WHAT YOU WILL DO: Within the records below, find each line with the word "diğer" and copy it out.

====== MATERIAL SUPPLIED ======

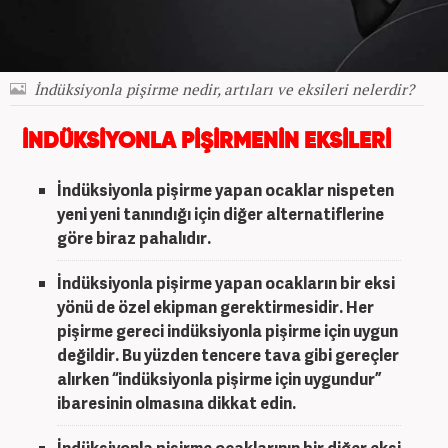
İndüksiyonla pişirme nedir, artıları ve eksileri nelerdir?
İNDÜKSİYONLA PİŞİRMENİN EKSİLERİ
İndüksiyonla pişirme
yapan ocaklar nispeten
yeni yeni tanındığı için diğer alternatiflerine
göre biraz pahalıdır.
İndüksiyonla pişirme
yapan ocakların bir eksi
yönü de özel ekipman gerektirmesidir. Her
pişirme gereci
indüksiyonla pişirme
için uygun
değildir. Bu yüzden tencere tava gibi gereçler
alırken “
indüksiyonla pişirme
için uygundur”
ibaresinin olmasına dikkat edin.
İndüksiyonla pişirme
ocaklarının bir diğer eksi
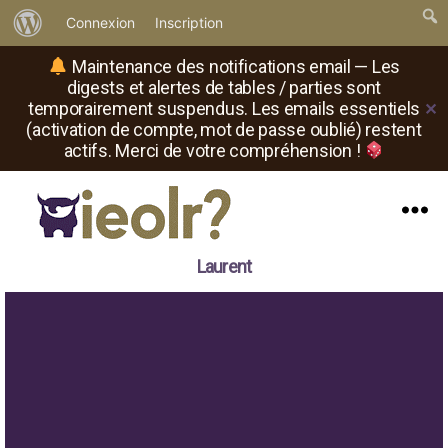
À
Connexion
Inscription
propos
Maintenance des notifications email — Les
de
digests et alertes de tables / parties sont
temporairement suspendus. Les emails essentiels
✕
WordPress
(activation de compte, mot de passe oublié) restent
actifs. Merci de votre compréhension !
Menu
Il
Laurent
est
où
le
rôliste
?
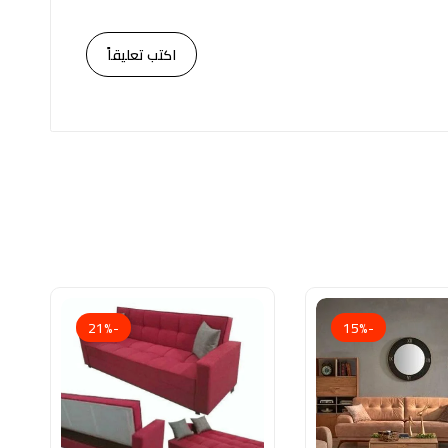
اكتب تعليقاً
-21%
-15%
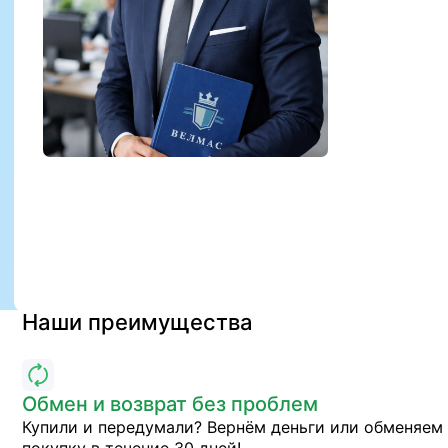
Наши преимущества
Обмен и возврат без проблем
Купили и передумали? Вернём деньги или обменяем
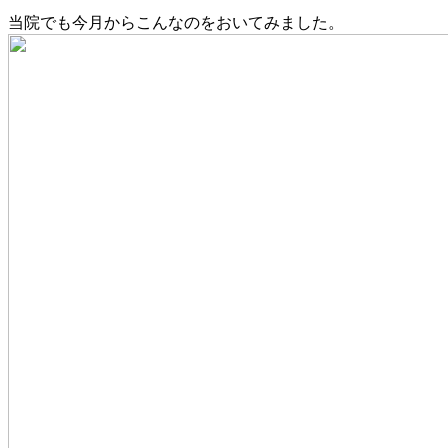
当院でも今月からこんなのをおいてみました。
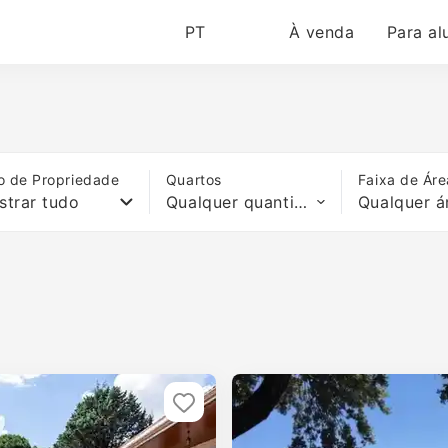
PT
À venda
Para al
o de Propriedade
Quartos
Faixa de Áre
strar tudo
Qualquer quantidade de quartos
Qualquer á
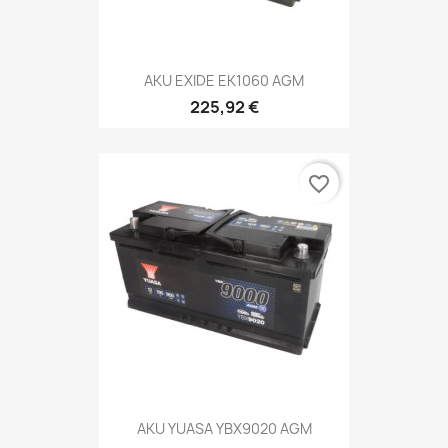
AKU EXIDE EK1060 AGM
225,92 €
favorite_border
AKU YUASA YBX9020 AGM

======

EXPECTED ANSWER:
yeni yeni tanındığı için diğer alternatiflerine
ocaklarının bir diğer eksi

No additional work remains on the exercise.